A couple on a first date argues about astrology.

This Always Happens is quite a particular film by Alexander Christenson which spawns an astrological debate through the mundane acts of a first date. Things get a little feisty as egoistic personal opinions get in the way. Like many artists, Alexander struggles with perfectionism and from his own words: “not in a cute, self-congratulatory way”, in the sense that there’s a mechanism that wants everything to be undeniably perfect – and the result is that someone puts so much pressure on themselves that the result is… nothing. This is where ‘This Always Happens’ originates from, a simple goal to complete a project.

I’d had enough time pass since I graduated college and was very unsatisfied with my output, that I decided to convene a little group of 2 other friends (also directors) to meet monthly, and all agree to start and complete a project, of our own, inside of 3 months. The idea being that this deadline would force me to finish something and not stress out over it being perfect. So “This Always Happens” was made under those conditions. I would highly recommend people do this. Accountability – even to your friends – is a very powerful thing.

The idea for the film came from Alexander’s obvious frustration with the whole astrology conversation. After doing the pro/con astrology research, Alexander found that the cons were pretty overwhelming – especially when taking a scientific objective view. This is where he started exploring the human emotional side to the conversation to heighten the dramatic aspects.

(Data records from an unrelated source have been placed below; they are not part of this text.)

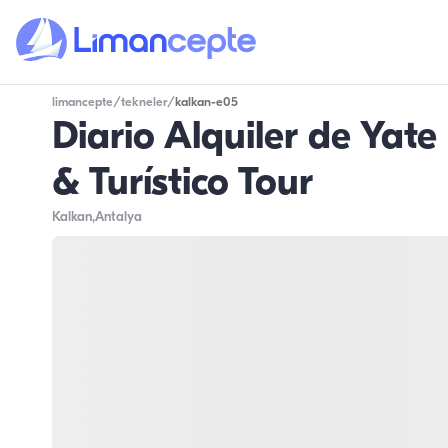
limancepte
/
tekneler
/
kalkan-e05
Diario Alquiler de Yat
& Turístico Tour
Kalkan
,Antalya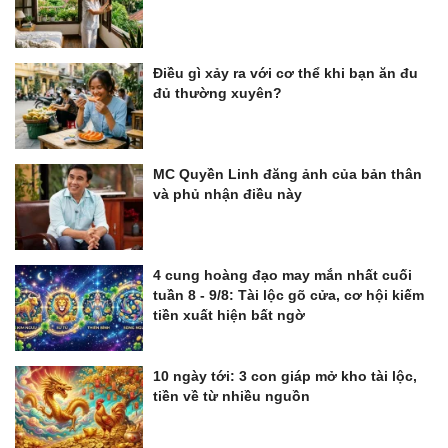
Điều gì xảy ra với cơ thể khi bạn ăn đu
đủ thường xuyên?
MC Quyền Linh đăng ảnh của bản thân
và phủ nhận điều này
4 cung hoàng đạo may mắn nhất cuối
tuần 8 - 9/8: Tài lộc gõ cửa, cơ hội kiếm
tiền xuất hiện bất ngờ
10 ngày tới: 3 con giáp mở kho tài lộc,
tiền về từ nhiều nguồn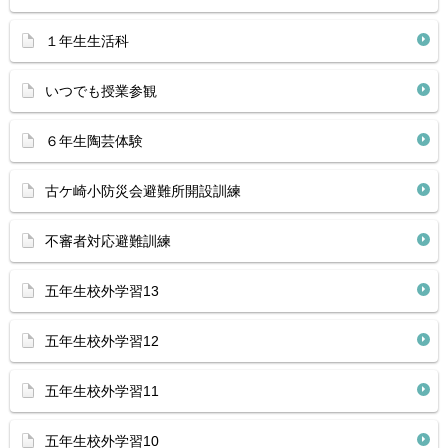
１年生生活科
いつでも授業参観
６年生陶芸体験
古ケ崎小防災会避難所開設訓練
不審者対応避難訓練
五年生校外学習13
五年生校外学習12
五年生校外学習11
五年生校外学習10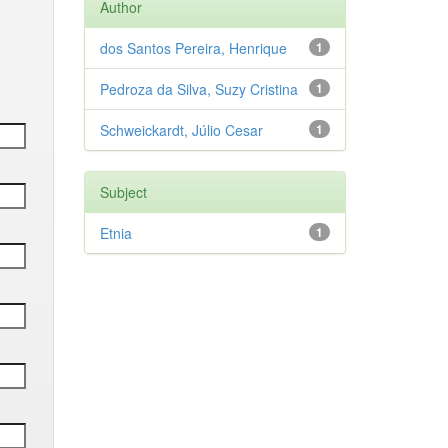
Author
dos Santos Pereira, Henrique
1
Pedroza da Silva, Suzy Cristina
1
Schweickardt, Júlio Cesar
1
Subject
Etnia
1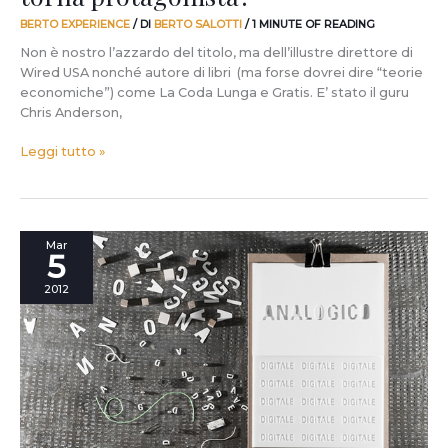
BERTO EXPERIENCE
/ DI
BERTO SALOTTI
/
1 MINUTE OF READING
Non è nostro l’azzardo del titolo, ma dell’illustre direttore di
Wired USA nonché autore di libri (ma forse dovrei dire “teorie
economiche”) come La Coda Lunga e Gratis. E’ stato il guru
Chris Anderson,
Leggi tutto »
Quale
Mar
5
sarà
il
2012
futuro
del
Made
in
Italy?
La
provocazione
di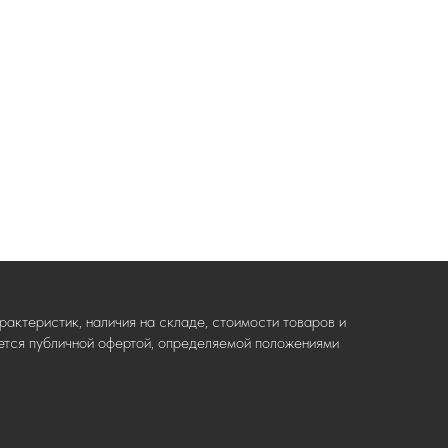
актеристик, наличия на складе, стоимости товаров и
ляется публичной офертой, определяемой положениями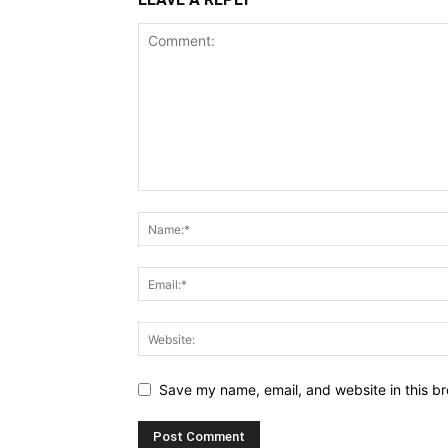
Save my name, email, and website in this br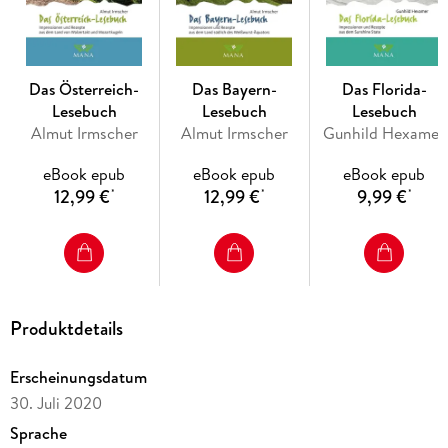
Das Österreich-
Das Bayern-
Das Florida-
Lesebuch
Lesebuch
Lesebuch
Almut Irmscher
Almut Irmscher
Gunhild Hexamer
eBook epub
eBook epub
eBook epub
12,99 €
12,99 €
9,99 €
*
*
*
Produktdetails
Erscheinungsdatum
30. Juli 2020
Sprache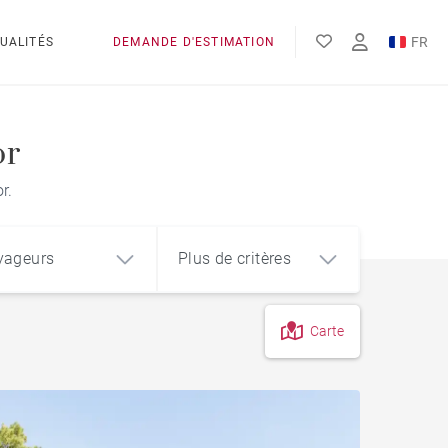
FR
UALITÉS
DEMANDE D'ESTIMATION
EN
ES
or
r.
yageurs
Plus de critères
Carte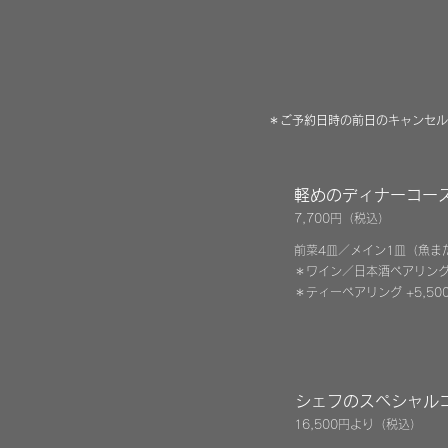
＊ご予約日時の前日のキャンセル
軽めのディナーコー
7,700円
（税込）
前菜4皿／メイン1皿（魚ま
＊ワイン／日本酒ペアリング 
＊ティー
ペアリング
+5,5
シェフのスペシャル
16,500円より（税込
）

The key insight, however, was realizing that the two camps are not having the same argument. Science is concerned with certainty. Astrology doesn’t care about certainty, it cares about potential. For a fan of astrology, it doesn’t really matter if your horoscope is 100% reliable – merely the idea that it could be true, is enough. Furthermore, I realized that a majority of the people who “believe” in astrology see it on a much lower plane than, say, religion. It’s much more akin to popular culture. It’s light entertainment. To hold it to the same standards as science is really missing the point.

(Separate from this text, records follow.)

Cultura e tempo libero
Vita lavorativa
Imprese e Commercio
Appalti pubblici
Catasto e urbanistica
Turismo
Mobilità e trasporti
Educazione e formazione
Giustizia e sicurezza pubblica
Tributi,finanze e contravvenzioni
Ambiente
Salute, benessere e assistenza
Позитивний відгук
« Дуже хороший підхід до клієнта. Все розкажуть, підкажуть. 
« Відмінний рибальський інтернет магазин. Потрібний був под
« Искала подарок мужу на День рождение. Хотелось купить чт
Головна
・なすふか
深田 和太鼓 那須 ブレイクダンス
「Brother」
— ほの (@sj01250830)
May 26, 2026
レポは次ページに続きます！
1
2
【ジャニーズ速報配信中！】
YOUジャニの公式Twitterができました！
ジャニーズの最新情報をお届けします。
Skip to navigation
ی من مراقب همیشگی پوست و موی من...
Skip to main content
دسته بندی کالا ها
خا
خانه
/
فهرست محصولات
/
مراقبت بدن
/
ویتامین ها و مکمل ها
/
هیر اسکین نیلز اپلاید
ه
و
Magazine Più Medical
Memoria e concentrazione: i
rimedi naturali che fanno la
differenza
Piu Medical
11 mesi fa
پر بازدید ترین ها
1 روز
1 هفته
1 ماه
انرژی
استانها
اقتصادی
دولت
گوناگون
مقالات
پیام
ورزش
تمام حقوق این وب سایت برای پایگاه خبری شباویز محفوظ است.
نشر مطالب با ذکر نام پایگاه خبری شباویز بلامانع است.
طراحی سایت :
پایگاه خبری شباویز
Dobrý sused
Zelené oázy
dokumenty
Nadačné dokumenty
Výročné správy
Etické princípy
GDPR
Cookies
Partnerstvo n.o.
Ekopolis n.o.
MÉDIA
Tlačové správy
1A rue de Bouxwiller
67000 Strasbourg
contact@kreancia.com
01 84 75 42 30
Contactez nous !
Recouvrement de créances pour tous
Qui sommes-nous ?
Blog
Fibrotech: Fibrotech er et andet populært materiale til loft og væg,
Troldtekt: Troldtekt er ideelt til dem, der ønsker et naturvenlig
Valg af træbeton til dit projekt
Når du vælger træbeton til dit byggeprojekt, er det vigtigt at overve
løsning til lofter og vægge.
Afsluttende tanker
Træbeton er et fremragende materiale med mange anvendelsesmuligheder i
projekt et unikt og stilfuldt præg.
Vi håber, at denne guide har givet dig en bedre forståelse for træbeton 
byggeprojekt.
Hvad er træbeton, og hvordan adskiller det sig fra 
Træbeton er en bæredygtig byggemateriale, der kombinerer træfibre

This is where it became personal, because once I realized that this was fundamentally a power struggle, I could look beyond the specific topic of astrology. I don’t know about other people, but I feel like a nervous wreck on a first date. All the more if I’m really into the girl. The more I think about trying to “play it cool” the more I seem to act in strange ways; I try to impress her. When you’re nervous or scared, the line between trying to impress someone and trying to dominate them can be very thin. So that explains Anton’s retreating into an area he feels safe in – shitting all over astrology.

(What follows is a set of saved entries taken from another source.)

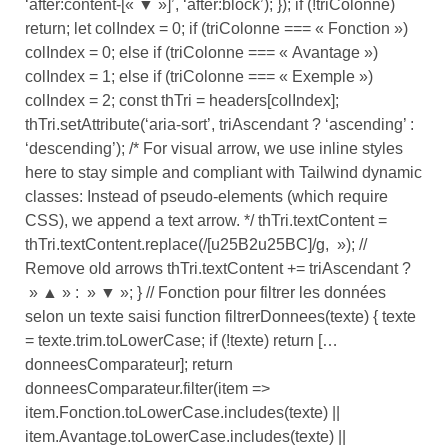
‘after:content-[« ▼ »]’, ‘after:block’); }); if (!triColonne)
return; let colIndex = 0; if (triColonne === « Fonction »)
colIndex = 0; else if (triColonne === « Avantage »)
colIndex = 1; else if (triColonne === « Exemple »)
colIndex = 2; const thTri = headers[colIndex];
thTri.setAttribute(‘aria-sort’, triAscendant ? ‘ascending’ :
‘descending’); /* For visual arrow, we use inline styles
here to stay simple and compliant with Tailwind dynamic
classes: Instead of pseudo-elements (which require
CSS), we append a text arrow. */ thTri.textContent =
thTri.textContent.replace(/[u25B2u25BC]/g, »); //
Remove old arrows thTri.textContent += triAscendant ?
» ▲ » : » ▼ »; } // Fonction pour filtrer les données
selon un texte saisi function filtrerDonnees(texte) { texte
= texte.trim.toLowerCase; if (!texte) return […
donneesComparateur]; return
donneesComparateur.filter(item =>
item.Fonction.toLowerCase.includes(texte) ||
item.Avantage.toLowerCase.includes(texte) ||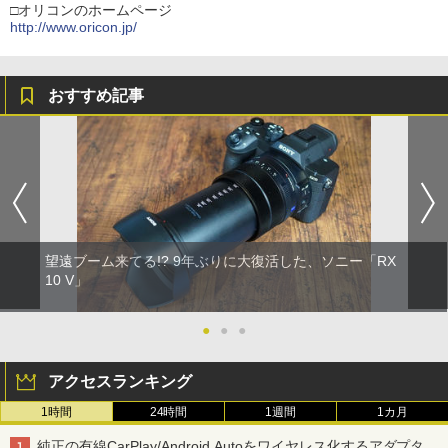
□オリコンのホームページ
http://www.oricon.jp/
おすすめ記事
望遠ブーム来てる!? 9年ぶりに大復活した、ソニー「RX
10 V」
●
●
●
アクセスランキング
1時間
24時間
1週間
1カ月
純正の有線CarPlay/Android Autoをワイヤレス化するアダプタ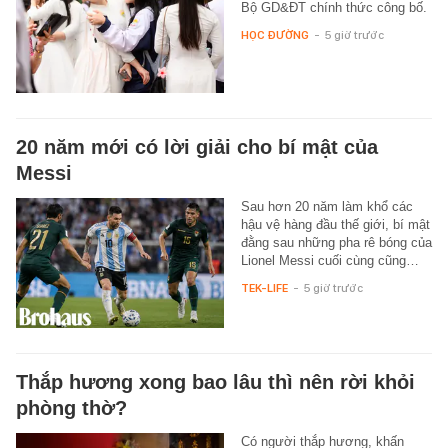
Bộ GD&ĐT chính thức công bố.
HỌC ĐƯỜNG
-
5 giờ trước
20 năm mới có lời giải cho bí mật của
Messi
Sau hơn 20 năm làm khổ các
hậu vệ hàng đầu thế giới, bí mật
đằng sau những pha rê bóng của
Lionel Messi cuối cùng cũng…
TEK-LIFE
-
5 giờ trước
Thắp hương xong bao lâu thì nên rời khỏi
phòng thờ?
Có người thắp hương, khấn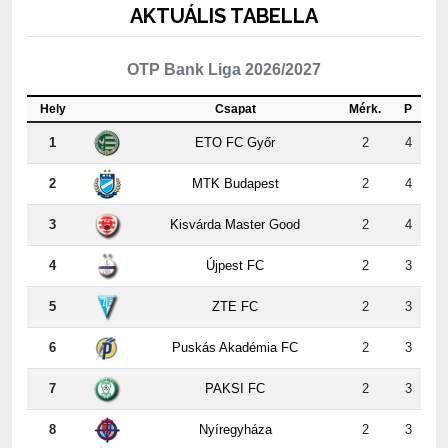
OTP Bank Liga 2026/2027
Hely
Csapat
Mérk.
P
1
ETO FC Győr
2
4
2
MTK Budapest
2
4
3
Kisvárda Master Good
2
4
4
Újpest FC
2
3
5
ZTE FC
2
3
6
Puskás Akadémia FC
2
3
7
PAKSI FC
2
3
8
Nyíregyháza
2
3
9
Kispest-Honvéd
2
2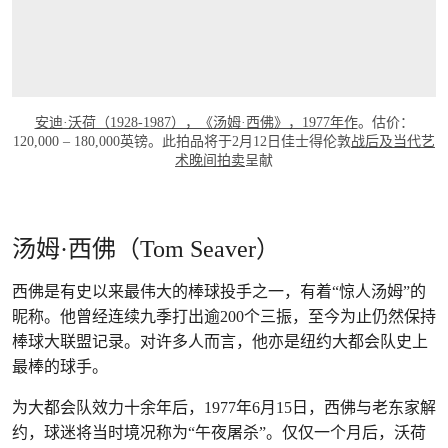
安迪·沃荷（1928-1987），《汤姆·西佛》，1977年作
。估价：
120,000 – 180,000英镑。此拍品将于2月12日佳士得伦敦
战后及当代艺
术晚间拍卖
呈献
汤姆·西佛（Tom Seaver）
西佛是有史以来最伟大的棒球投手之一，有着“惊人汤姆”的
昵称。他曾经连续九季打出逾200个三振，至今为止仍然保持
棒球大联盟记录。对许多人而言，他亦是纽约大都会队史上
最棒的球手。
为大都会队效力十余年后，1977年6月15日，西佛与老东家解
约，球迷将当时境况称为“午夜屠杀”。仅仅一个月后，沃荷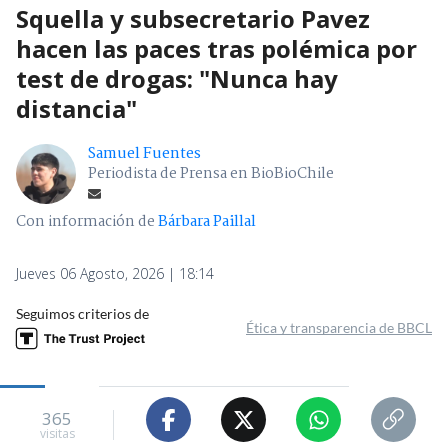
Squella y subsecretario Pavez
hacen las paces tras polémica por
test de drogas: "Nunca hay
distancia"
Samuel Fuentes
Periodista de Prensa en BioBioChile
Con información de
Bárbara Paillal
Jueves 06 Agosto, 2026 | 18:14
Seguimos criterios de
Ética y transparencia de BBCL
365
visitas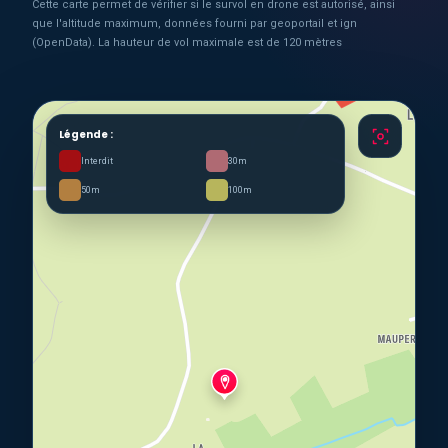
Cette carte permet de vérifier si le survol en drone est autorisé, ainsi
que l'altitude maximum, données fourni par geoportail et ign
(OpenData). La hauteur de vol maximale est de 120 mètres
Légende :
Interdit
30m
50m
100m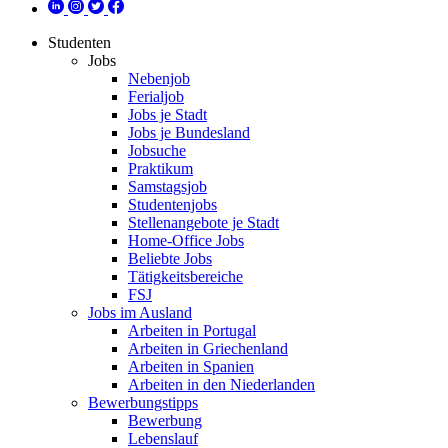
Studenten
Jobs
Nebenjob
Ferialjob
Jobs je Stadt
Jobs je Bundesland
Jobsuche
Praktikum
Samstagsjob
Studentenjobs
Stellenangebote je Stadt
Home-Office Jobs
Beliebte Jobs
Tätigkeitsbereiche
FSJ
Jobs im Ausland
Arbeiten in Portugal
Arbeiten in Griechenland
Arbeiten in Spanien
Arbeiten in den Niederlanden
Bewerbungstipps
Bewerbung
Lebenslauf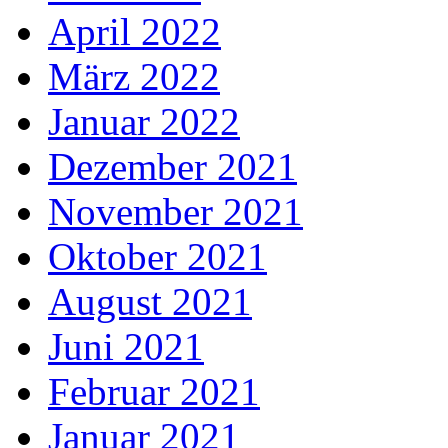
April 2022
März 2022
Januar 2022
Dezember 2021
November 2021
Oktober 2021
August 2021
Juni 2021
Februar 2021
Januar 2021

Then we have a more idealistic side to the story where Anton realizes his errors and confesses in an emotional outcry. The story wonderfully transitions into Jill being fully aware of the situation, the conceit here is that her words are enough to lead him to recognize that this is a pattern… hence the title. Everything is heartily brought together by a strong emotional performance by Kyle Leibovitch & Kristen Brody, and a delightfully paced cinematography by Alexander Christenson.